TASK OBJECTIVE =
Search the records below for the word "系统设置", then return every line where it appears.

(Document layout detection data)
|---|
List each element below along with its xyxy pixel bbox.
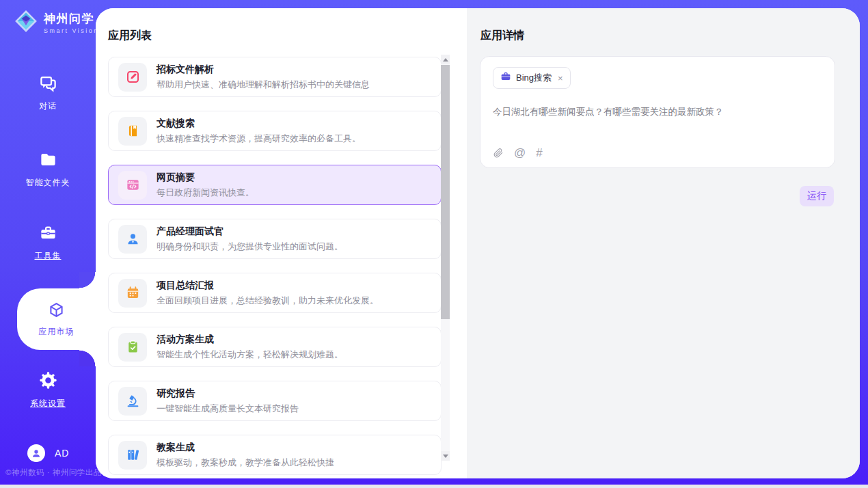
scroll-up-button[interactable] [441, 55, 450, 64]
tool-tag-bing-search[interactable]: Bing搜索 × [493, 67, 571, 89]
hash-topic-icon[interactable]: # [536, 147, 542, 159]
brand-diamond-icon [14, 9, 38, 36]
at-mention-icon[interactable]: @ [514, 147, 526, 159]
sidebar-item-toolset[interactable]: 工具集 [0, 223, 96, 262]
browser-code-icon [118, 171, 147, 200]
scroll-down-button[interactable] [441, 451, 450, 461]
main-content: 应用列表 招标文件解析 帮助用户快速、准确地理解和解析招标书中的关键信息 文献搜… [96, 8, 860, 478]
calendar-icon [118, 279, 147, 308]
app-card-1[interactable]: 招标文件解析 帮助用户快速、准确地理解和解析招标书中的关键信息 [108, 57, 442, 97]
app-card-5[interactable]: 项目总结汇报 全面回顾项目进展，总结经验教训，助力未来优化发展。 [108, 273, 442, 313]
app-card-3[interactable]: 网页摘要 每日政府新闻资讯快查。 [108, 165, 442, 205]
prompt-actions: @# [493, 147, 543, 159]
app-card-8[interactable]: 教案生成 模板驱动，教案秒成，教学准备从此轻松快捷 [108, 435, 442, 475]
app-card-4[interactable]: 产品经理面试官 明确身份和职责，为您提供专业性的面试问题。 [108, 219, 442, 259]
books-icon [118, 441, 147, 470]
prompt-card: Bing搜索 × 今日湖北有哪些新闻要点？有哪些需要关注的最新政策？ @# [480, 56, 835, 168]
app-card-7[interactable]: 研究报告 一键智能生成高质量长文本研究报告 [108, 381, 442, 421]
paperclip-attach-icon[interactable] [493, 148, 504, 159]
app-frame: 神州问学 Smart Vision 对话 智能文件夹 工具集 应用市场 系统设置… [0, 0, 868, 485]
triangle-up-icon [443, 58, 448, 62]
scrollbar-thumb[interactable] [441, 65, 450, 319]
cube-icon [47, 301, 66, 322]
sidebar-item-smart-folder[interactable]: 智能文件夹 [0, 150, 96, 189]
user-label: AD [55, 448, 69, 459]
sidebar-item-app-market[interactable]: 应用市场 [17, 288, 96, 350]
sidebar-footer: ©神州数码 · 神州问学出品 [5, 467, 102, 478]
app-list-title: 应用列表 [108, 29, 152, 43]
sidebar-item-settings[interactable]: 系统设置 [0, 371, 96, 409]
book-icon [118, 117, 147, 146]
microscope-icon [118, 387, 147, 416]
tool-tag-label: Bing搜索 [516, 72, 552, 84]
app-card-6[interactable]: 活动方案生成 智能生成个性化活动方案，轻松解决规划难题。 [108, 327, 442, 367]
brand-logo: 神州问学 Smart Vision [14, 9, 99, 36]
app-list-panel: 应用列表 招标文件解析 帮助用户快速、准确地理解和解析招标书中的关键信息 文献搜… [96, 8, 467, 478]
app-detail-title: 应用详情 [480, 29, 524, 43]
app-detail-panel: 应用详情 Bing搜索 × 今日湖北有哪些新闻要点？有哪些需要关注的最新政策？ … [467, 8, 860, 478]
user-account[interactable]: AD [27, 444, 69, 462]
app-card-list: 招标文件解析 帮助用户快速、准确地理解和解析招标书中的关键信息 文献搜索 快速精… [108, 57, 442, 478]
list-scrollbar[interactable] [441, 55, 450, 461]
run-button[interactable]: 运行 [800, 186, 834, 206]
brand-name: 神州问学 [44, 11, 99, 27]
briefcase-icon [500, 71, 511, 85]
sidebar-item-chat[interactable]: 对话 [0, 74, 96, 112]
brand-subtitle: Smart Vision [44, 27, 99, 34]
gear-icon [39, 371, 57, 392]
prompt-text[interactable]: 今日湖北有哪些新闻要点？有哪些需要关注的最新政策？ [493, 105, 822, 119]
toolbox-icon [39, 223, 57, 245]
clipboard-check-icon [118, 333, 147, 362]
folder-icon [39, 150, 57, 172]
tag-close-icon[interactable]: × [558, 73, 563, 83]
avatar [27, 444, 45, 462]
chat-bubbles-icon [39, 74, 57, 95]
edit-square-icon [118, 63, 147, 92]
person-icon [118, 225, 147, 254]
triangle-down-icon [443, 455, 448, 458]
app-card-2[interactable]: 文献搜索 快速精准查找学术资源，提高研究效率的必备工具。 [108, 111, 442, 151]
|---|
SOLUTION BELOW =
app-frame: 神州问学 Smart Vision 对话 智能文件夹 工具集 应用市场 系统设置… [0, 0, 868, 485]
sidebar-item-settings[interactable]: 系统设置 [0, 371, 96, 409]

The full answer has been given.